2.3. Division of responsibility

   We propose dividing directory authority operations into these modules:


      ----------       ----------    --------------    ----------------
      | Upload |======>| Voting |===>| Publishing |===>| Distribution |
      ----------       ----------    --------------    ----------------
          I                 ^
          I    -----------  I
          ====>| Metrics |===
               -----------

   A number of 'upload' servers are responsible for receiving
   router descriptors.  These are publicly known, and responsible for
   collecting descriptors.

   Information from these servers is used by 'metrics' modules
   (which check Tor servers for reliability and measure their history),
   and fed into the voting process.

   The voting process involves only communication (indirectly) from
   authorities to authorities, to produce a consensus and a set of
   microdescriptors.

   When voting is complete, consensuses, descriptors, and microdescriptors
   must be made available to the rest of the world.  This is done by
   the 'publishing' module.  The consensuses, descriptors, and mds are then
   taken up by the directory caches, and distributed.
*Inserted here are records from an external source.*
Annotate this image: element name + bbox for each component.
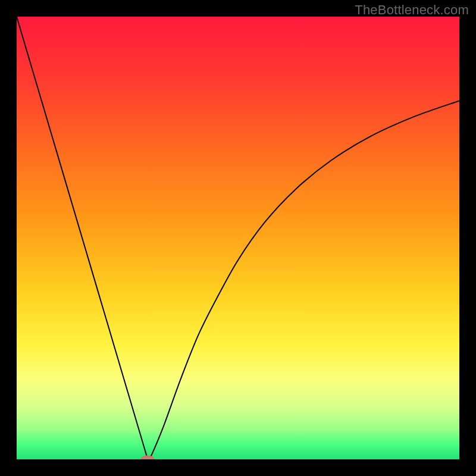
watermark-text: TheBottleneck.com (355, 2, 469, 18)
plot-background (17, 17, 459, 459)
bottleneck-chart (17, 17, 459, 459)
chart-frame: TheBottleneck.com (0, 0, 476, 476)
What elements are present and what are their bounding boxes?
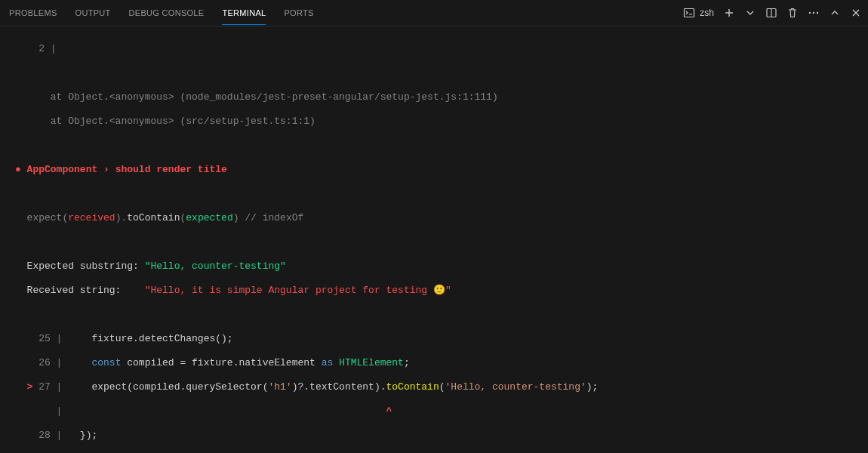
expect-line: expect(received).toContain(expected) // …	[15, 212, 868, 224]
shell-indicator[interactable]: zsh	[683, 7, 714, 19]
output-line	[15, 67, 868, 79]
code-line: 28 | });	[15, 430, 868, 442]
tab-terminal[interactable]: TERMINAL	[222, 2, 266, 25]
tab-debug-console[interactable]: DEBUG CONSOLE	[129, 2, 205, 25]
code-line: 26 | const compiled = fixture.nativeElem…	[15, 357, 868, 369]
split-terminal-icon[interactable]	[765, 7, 777, 19]
code-line-highlight: > 27 | expect(compiled.querySelector('h1…	[15, 381, 868, 393]
tab-ports[interactable]: PORTS	[284, 2, 313, 25]
svg-point-3	[813, 12, 814, 14]
caret-line: | ^	[15, 405, 868, 418]
output-line	[15, 309, 868, 321]
expected-line: Expected substring: "Hello, counter-test…	[15, 260, 868, 273]
close-icon[interactable]	[850, 7, 862, 19]
code-line: 25 | fixture.detectChanges();	[15, 333, 868, 345]
svg-rect-0	[685, 9, 694, 17]
tab-output[interactable]: OUTPUT	[75, 2, 111, 25]
stack-line: at Object.<anonymous> (node_modules/jest…	[15, 91, 868, 103]
terminal-output[interactable]: 2 | at Object.<anonymous> (node_modules/…	[0, 26, 868, 453]
received-line: Received string: "Hello, it is simple An…	[15, 285, 868, 297]
test-failure-title: ● AppComponent › should render title	[15, 164, 868, 176]
output-line	[15, 188, 868, 200]
stack-line: at Object.<anonymous> (src/setup-jest.ts…	[15, 116, 868, 128]
chevron-up-icon[interactable]	[829, 7, 841, 19]
output-line: 2 |	[15, 43, 868, 55]
svg-point-4	[817, 12, 818, 14]
terminal-icon	[683, 7, 695, 19]
bullet-icon: ●	[15, 164, 21, 175]
output-line	[15, 236, 868, 248]
chevron-down-icon[interactable]	[744, 7, 756, 19]
trash-icon[interactable]	[786, 7, 799, 19]
more-icon[interactable]	[808, 7, 820, 19]
terminal-actions: zsh	[683, 7, 862, 19]
output-line	[15, 140, 868, 152]
svg-point-2	[809, 12, 811, 14]
shell-name: zsh	[700, 8, 714, 18]
panel-header: PROBLEMS OUTPUT DEBUG CONSOLE TERMINAL P…	[0, 0, 868, 26]
new-terminal-icon[interactable]	[723, 7, 735, 19]
panel-tabs: PROBLEMS OUTPUT DEBUG CONSOLE TERMINAL P…	[9, 2, 314, 25]
tab-problems[interactable]: PROBLEMS	[9, 2, 57, 25]
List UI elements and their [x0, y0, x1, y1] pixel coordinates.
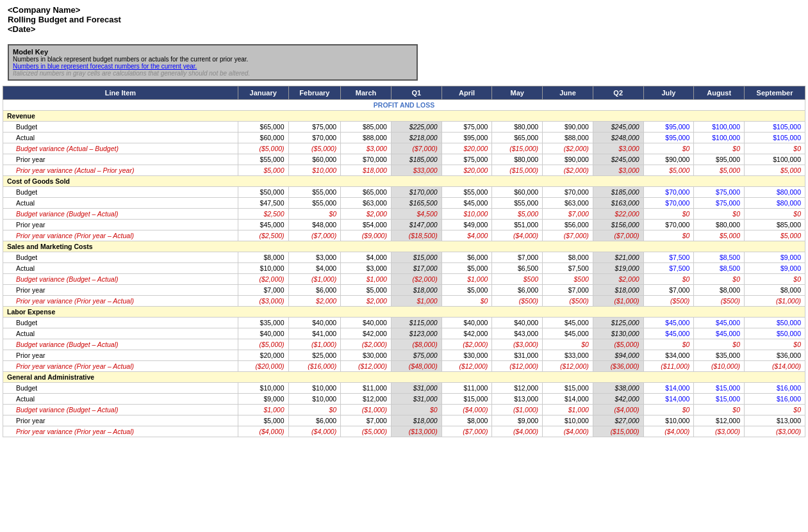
cell-value: $10,000	[288, 165, 341, 176]
cell-value: ($500)	[694, 296, 745, 307]
cell-value: ($500)	[643, 296, 694, 307]
report-title: Rolling Budget and Forecast	[8, 15, 800, 24]
cell-value: $5,000	[441, 263, 492, 274]
cell-value: ($2,000)	[238, 274, 288, 285]
cell-value: $45,000	[441, 198, 492, 209]
table-row: Prior year variance (Prior year – Actual…	[3, 426, 805, 437]
row-label: Actual	[3, 394, 238, 405]
cell-value: ($4,000)	[543, 426, 593, 437]
cell-value: $8,000	[543, 252, 593, 263]
cell-value: ($11,000)	[643, 361, 694, 372]
cell-value: $35,000	[694, 350, 745, 361]
cell-value: $11,000	[441, 383, 492, 394]
section-label: Cost of Goods Sold	[3, 176, 805, 187]
table-row: Budget$8,000$3,000$4,000$15,000$6,000$7,…	[3, 252, 805, 263]
table-row: Budget variance (Budget – Actual)($5,000…	[3, 339, 805, 350]
model-key-line2: Numbers in blue represent forecast numbe…	[13, 63, 413, 70]
cell-value: ($7,000)	[288, 230, 341, 241]
cell-value: $0	[643, 143, 694, 154]
table-row: Actual$60,000$70,000$88,000$218,000$95,0…	[3, 133, 805, 143]
cell-value: $88,000	[543, 133, 593, 143]
cell-value: ($2,500)	[238, 230, 288, 241]
cell-value: $8,500	[694, 263, 745, 274]
cell-value: $60,000	[288, 154, 341, 165]
cell-value: $13,000	[745, 415, 805, 426]
table-row: Actual$9,000$10,000$12,000$31,000$15,000…	[3, 394, 805, 405]
cell-value: $500	[543, 274, 593, 285]
cell-value: ($48,000)	[391, 361, 441, 372]
pnl-header: PROFIT AND LOSS	[3, 100, 805, 111]
budget-table: Line Item January February March Q1 Apri…	[3, 86, 805, 437]
table-row: Budget variance (Actual – Budget)($5,000…	[3, 143, 805, 154]
cell-value: $12,000	[492, 383, 543, 394]
cell-value: $130,000	[593, 328, 643, 339]
cell-value: $88,000	[341, 133, 392, 143]
cell-value: $50,000	[745, 328, 805, 339]
september-header: September	[745, 86, 805, 100]
cell-value: $9,000	[745, 252, 805, 263]
table-row: Budget variance (Budget – Actual)($2,000…	[3, 274, 805, 285]
cell-value: $45,000	[543, 318, 593, 328]
cell-value: $4,500	[391, 209, 441, 220]
july-header: July	[643, 86, 694, 100]
cell-value: $31,000	[492, 350, 543, 361]
row-label: Prior year variance (Prior year – Actual…	[3, 426, 238, 437]
cell-value: ($7,000)	[441, 426, 492, 437]
row-label: Prior year	[3, 350, 238, 361]
cell-value: $218,000	[391, 133, 441, 143]
cell-value: $20,000	[238, 350, 288, 361]
cell-value: $0	[643, 209, 694, 220]
cell-value: $0	[694, 405, 745, 415]
cell-value: $11,000	[341, 383, 392, 394]
cell-value: $94,000	[593, 350, 643, 361]
row-label: Budget	[3, 122, 238, 133]
cell-value: $125,000	[593, 318, 643, 328]
cell-value: ($12,000)	[492, 361, 543, 372]
cell-value: ($2,000)	[441, 339, 492, 350]
cell-value: $70,000	[341, 154, 392, 165]
cell-value: ($5,000)	[238, 143, 288, 154]
cell-value: ($2,000)	[341, 339, 392, 350]
row-label: Budget	[3, 187, 238, 198]
cell-value: $40,000	[238, 328, 288, 339]
cell-value: $42,000	[441, 328, 492, 339]
cell-value: $31,000	[391, 383, 441, 394]
cell-value: $40,000	[492, 318, 543, 328]
column-header-row: Line Item January February March Q1 Apri…	[3, 86, 805, 100]
cell-value: ($1,000)	[288, 339, 341, 350]
table-row: Prior year$45,000$48,000$54,000$147,000$…	[3, 220, 805, 230]
cell-value: ($7,000)	[391, 143, 441, 154]
cell-value: $100,000	[694, 133, 745, 143]
cell-value: $2,500	[238, 209, 288, 220]
cell-value: $10,000	[238, 263, 288, 274]
cell-value: $20,000	[441, 165, 492, 176]
cell-value: $0	[745, 143, 805, 154]
cell-value: $123,000	[391, 328, 441, 339]
cell-value: ($1,000)	[745, 296, 805, 307]
cell-value: $16,000	[745, 394, 805, 405]
row-label: Budget variance (Budget – Actual)	[3, 339, 238, 350]
cell-value: $0	[694, 209, 745, 220]
table-row: Budget$10,000$10,000$11,000$31,000$11,00…	[3, 383, 805, 394]
cell-value: $15,000	[694, 383, 745, 394]
section-label: Labor Expense	[3, 307, 805, 318]
cell-value: $6,500	[492, 263, 543, 274]
cell-value: $6,000	[441, 252, 492, 263]
cell-value: $15,000	[441, 394, 492, 405]
cell-value: ($13,000)	[391, 426, 441, 437]
cell-value: $63,000	[341, 198, 392, 209]
cell-value: $1,000	[238, 405, 288, 415]
cell-value: $7,000	[341, 415, 392, 426]
cell-value: $56,000	[543, 220, 593, 230]
cell-value: $8,500	[694, 252, 745, 263]
cell-value: $7,000	[543, 209, 593, 220]
cell-value: $0	[745, 274, 805, 285]
cell-value: $45,000	[543, 328, 593, 339]
cell-value: $60,000	[238, 133, 288, 143]
cell-value: $5,000	[694, 230, 745, 241]
cell-value: ($2,000)	[391, 274, 441, 285]
cell-value: $14,000	[643, 394, 694, 405]
cell-value: $165,500	[391, 198, 441, 209]
cell-value: $170,000	[391, 187, 441, 198]
cell-value: $95,000	[643, 133, 694, 143]
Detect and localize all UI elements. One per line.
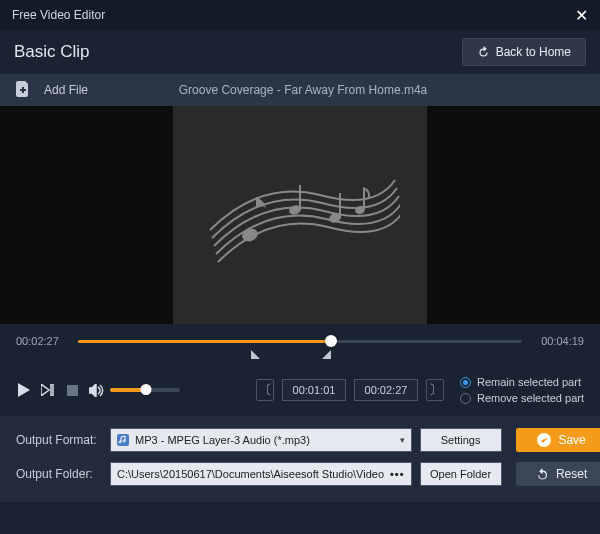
preview-area: [0, 106, 600, 324]
remove-label: Remove selected part: [477, 392, 584, 404]
add-file-label[interactable]: Add File: [44, 83, 88, 97]
time-total: 00:04:19: [532, 335, 584, 347]
remove-selected-radio[interactable]: Remove selected part: [460, 392, 584, 404]
album-art: [173, 106, 427, 324]
timeline: 00:02:27 00:04:19: [0, 324, 600, 368]
save-label: Save: [558, 433, 585, 447]
svg-rect-7: [67, 385, 78, 396]
in-time-field[interactable]: 00:01:01: [282, 379, 346, 401]
music-notes-icon: [200, 140, 400, 290]
clip-markers: [78, 350, 522, 364]
titlebar: Free Video Editor ✕: [0, 0, 600, 30]
svg-rect-2: [299, 185, 301, 210]
radio-icon: [460, 393, 471, 404]
step-button[interactable]: [40, 382, 56, 398]
radio-icon: [460, 377, 471, 388]
filebar: Add File Groove Coverage - Far Away From…: [0, 74, 600, 106]
header: Basic Clip Back to Home: [0, 30, 600, 74]
output-folder-field[interactable]: C:\Users\20150617\Documents\Aiseesoft St…: [110, 462, 412, 486]
check-icon: [537, 433, 551, 447]
back-to-home-button[interactable]: Back to Home: [462, 38, 586, 66]
reset-label: Reset: [556, 467, 587, 481]
save-button[interactable]: Save: [516, 428, 600, 452]
settings-button[interactable]: Settings: [420, 428, 502, 452]
remain-selected-radio[interactable]: Remain selected part: [460, 376, 584, 388]
stop-button[interactable]: [64, 382, 80, 398]
out-time-field[interactable]: 00:02:27: [354, 379, 418, 401]
audio-format-icon: [117, 434, 129, 446]
output-format-select[interactable]: MP3 - MPEG Layer-3 Audio (*.mp3) ▾: [110, 428, 412, 452]
output-format-label: Output Format:: [16, 433, 102, 447]
seek-track[interactable]: [78, 334, 522, 348]
svg-rect-6: [363, 188, 365, 210]
output-folder-label: Output Folder:: [16, 467, 102, 481]
add-file-icon[interactable]: [16, 81, 30, 100]
back-arrow-icon: [477, 46, 490, 59]
reset-button[interactable]: Reset: [516, 462, 600, 486]
set-in-point-button[interactable]: 〔: [256, 379, 274, 401]
app-title: Free Video Editor: [12, 8, 105, 22]
page-title: Basic Clip: [14, 42, 90, 62]
volume-slider[interactable]: [110, 388, 180, 392]
play-button[interactable]: [16, 382, 32, 398]
volume-icon[interactable]: [88, 382, 104, 398]
folder-value: C:\Users\20150617\Documents\Aiseesoft St…: [117, 468, 384, 480]
chevron-down-icon: ▾: [400, 435, 405, 445]
clip-end-marker[interactable]: [322, 350, 331, 359]
remain-label: Remain selected part: [477, 376, 581, 388]
close-icon[interactable]: ✕: [575, 6, 588, 25]
playback-controls: 〔 00:01:01 00:02:27 〕 Remain selected pa…: [0, 368, 600, 416]
svg-rect-4: [339, 193, 341, 218]
clip-start-marker[interactable]: [251, 350, 260, 359]
set-out-point-button[interactable]: 〕: [426, 379, 444, 401]
reset-icon: [536, 468, 549, 481]
back-button-label: Back to Home: [496, 45, 571, 59]
open-folder-button[interactable]: Open Folder: [420, 462, 502, 486]
time-current: 00:02:27: [16, 335, 68, 347]
format-value: MP3 - MPEG Layer-3 Audio (*.mp3): [135, 434, 310, 446]
output-panel: Output Format: MP3 - MPEG Layer-3 Audio …: [0, 416, 600, 502]
current-filename: Groove Coverage - Far Away From Home.m4a: [102, 83, 584, 97]
browse-button[interactable]: •••: [390, 468, 405, 480]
   The rest of this proposal will describe means of communication between
   these modules.

3. The modules in more detail

   This section will outline possibilities for communication between the
   various parts of the system to isolate them.  There will be plenty of
   "may"s and "could"s and "might"s here: these are possibilities, in
   need of further consideration.

3.1. Sending descriptors to the Upload module

   We retain the current mechanism: a set of well-known IP
   addresses with well-known OR keys to which each relay should upload a
   copy of its descriptors.

   The worst that a hostile upload server can do is to drop descriptors.
   (It could also generate large numbers of spurious descriptors in
   order to increase the load on the metrics system. But an attacker
   could do that without running an upload server)

   With respect to dropping, upload servers can use an anytrust model:
   so long as a single server receives and honestly reports descriptors
   to the rest of the system, those descriptors will arrive correctly.

   To avoid DoS attacks, we can require that any relay not previously known
   to an upload module perform some kind of a proof of work as it first
   registers itself.  (Details TBD)

   If we're using TLS here, we should also consider a check-then-start TLS
   design as described in A.1 below.

   The location of Upload servers can change over time; they can be
   published in the consensus.

   (Note also that as an alternative, we could distribute this functionality
   across the whole network.)

3.2. Transferring descriptors to the metrics server and the voters

   The simplest option here would be for the authorities and metrics
   servers to mirror them using Tor.  rsync-over-ssh-over-Tor is a
   possibility, if we don't feel like building more machinery.

   (We could use hidden services here, but it is probably okay for
   upload servers and to be known by the the voters and metrics.)

   A fallback to a non-Tor connection could be done manually, or could
   require explicit buy-in from the voter/metrics operator.

3.3. Transferring information from metrics server to voters

   The same approaches as 3.2 should work fine.

3.4. Communication between voters

   Voters can, we hope, communicate to each other over authenticated
   hidden services.  But we'll need a fallback mechanism here.

   Another option is to have public ledgers available for voters to talk
   to anonymously.  This is probably a better idea.  We could re-use the
   upload servers for this purpose, perhaps.

   Giving voters each others' addresses seems like a bad idea.

3.5. Communication from voters to directory nodes

   We should design a flood-distribution mechanism for microdescriptors,
   listed descriptors, and consensuses so that authorities can each
   upload to a few targets anonymously, and have them propagate through
   the rest of the network.

4. Migration

   To support old clients and old servers, the current authority IP
   addresses should remain as Upload and Distribution points.  The
   current authority identity keys keys should remain as the keys for
   voters.

A.1. Check-then-start TLS

   Current TLS protocols are quite susceptible to denial-of-service
   attacks, with large asymmetries in resource consumption.  (Client
   sends junk, forcing server to perform private-key operation on junk.)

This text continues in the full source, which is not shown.